What is needed is every line from the one holding "酷澎直售 ∙ WOW免運 ∙ 免費退貨" to the last line of the data below, printed exactly and without pictures.

=== Records to use ===

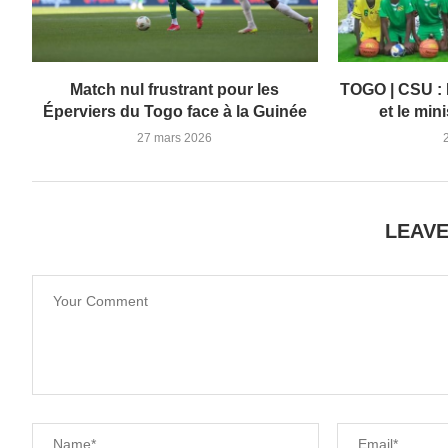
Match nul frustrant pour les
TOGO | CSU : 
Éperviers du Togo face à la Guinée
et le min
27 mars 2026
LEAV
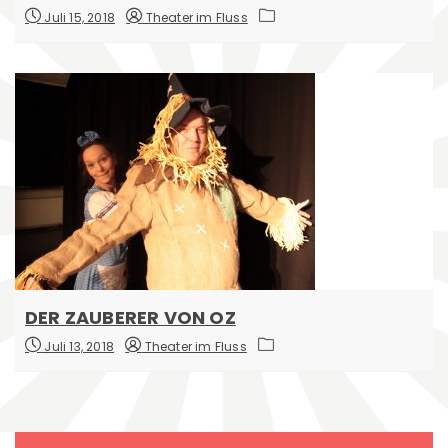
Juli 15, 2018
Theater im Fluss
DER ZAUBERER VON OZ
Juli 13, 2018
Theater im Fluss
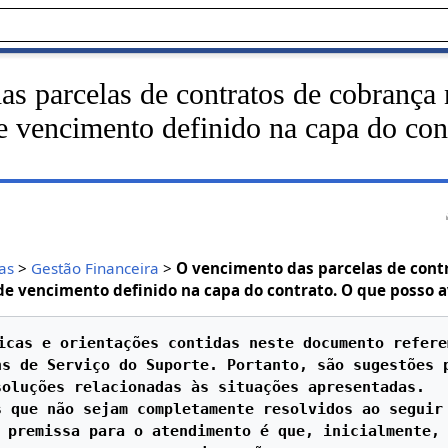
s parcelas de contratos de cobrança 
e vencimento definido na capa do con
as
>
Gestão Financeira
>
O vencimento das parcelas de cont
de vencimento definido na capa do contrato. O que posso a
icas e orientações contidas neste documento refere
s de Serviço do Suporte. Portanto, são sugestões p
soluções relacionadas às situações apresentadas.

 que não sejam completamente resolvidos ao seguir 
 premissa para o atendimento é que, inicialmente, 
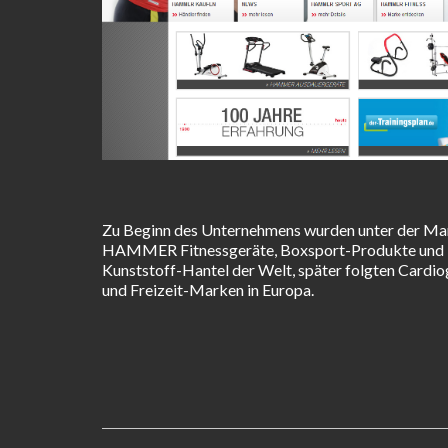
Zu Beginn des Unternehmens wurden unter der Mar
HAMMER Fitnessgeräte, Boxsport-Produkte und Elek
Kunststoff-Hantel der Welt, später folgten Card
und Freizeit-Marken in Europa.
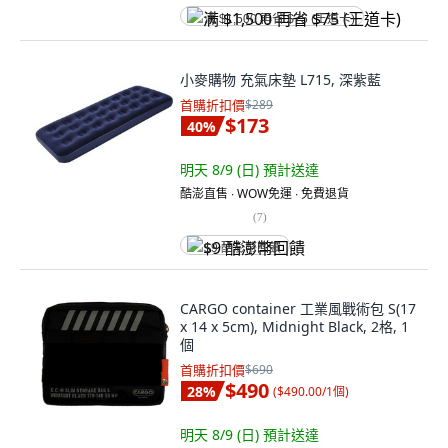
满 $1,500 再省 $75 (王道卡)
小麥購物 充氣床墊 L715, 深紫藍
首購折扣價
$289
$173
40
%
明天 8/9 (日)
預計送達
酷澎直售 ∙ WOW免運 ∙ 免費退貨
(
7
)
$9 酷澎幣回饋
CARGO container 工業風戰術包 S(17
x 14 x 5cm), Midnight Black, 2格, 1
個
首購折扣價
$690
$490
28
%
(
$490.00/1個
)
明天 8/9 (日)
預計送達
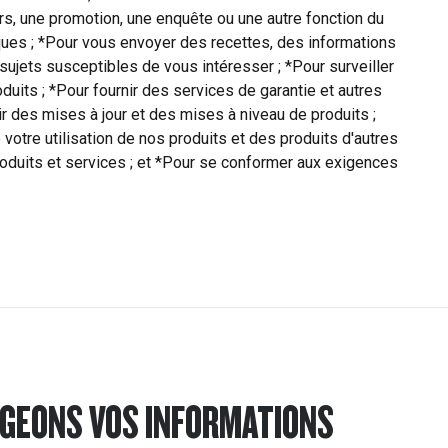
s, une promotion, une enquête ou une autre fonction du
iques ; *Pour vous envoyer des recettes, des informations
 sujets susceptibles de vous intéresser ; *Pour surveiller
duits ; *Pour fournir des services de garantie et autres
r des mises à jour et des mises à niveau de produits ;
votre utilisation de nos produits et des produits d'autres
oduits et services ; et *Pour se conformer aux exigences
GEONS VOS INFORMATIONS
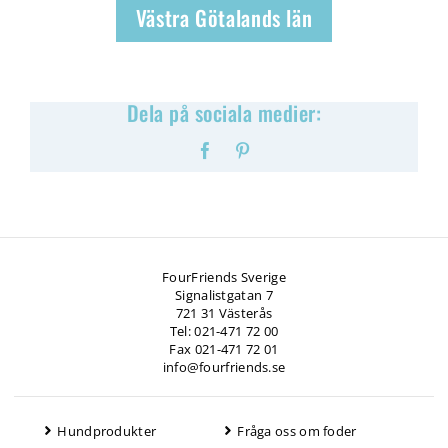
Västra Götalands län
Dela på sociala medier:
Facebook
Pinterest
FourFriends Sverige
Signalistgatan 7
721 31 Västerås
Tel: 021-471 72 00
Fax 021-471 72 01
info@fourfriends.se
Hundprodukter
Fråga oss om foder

===

> _Answer to the problem_:
酷澎直售 ∙ WOW免運 ∙ 免費退貨
(
7
)
$9 酷澎幣回饋
CARGO container 工業風戰術包 S(17
x 14 x 5cm), Midnight Black, 2格, 1
個
首購折扣價
$690
$490
28
%
(
$490.00/1個
)
明天 8/9 (日)
預計送達
s, une promotion, une enquête ou une autre fonction du
iques ; *Pour vous envoyer des recettes, des informations
 sujets susceptibles de vous intéresser ; *Pour surveiller
duits ; *Pour fournir des services de garantie et autres
r des mises à jour et des mises à niveau de produits ;
votre utilisation de nos produits et des produits d'autres
oduits et services ; et *Pour se conformer aux exigences
GEONS VOS INFORMATIONS
Västra Götalands län
Dela på sociala medier:
Facebook
Pinterest
FourFriends Sverige
Signalistgatan 7
721 31 Västerås
Tel: 021-471 72 00
Fax 021-471 72 01
info@fourfriends.se
Hundprodukter
Fråga oss om foder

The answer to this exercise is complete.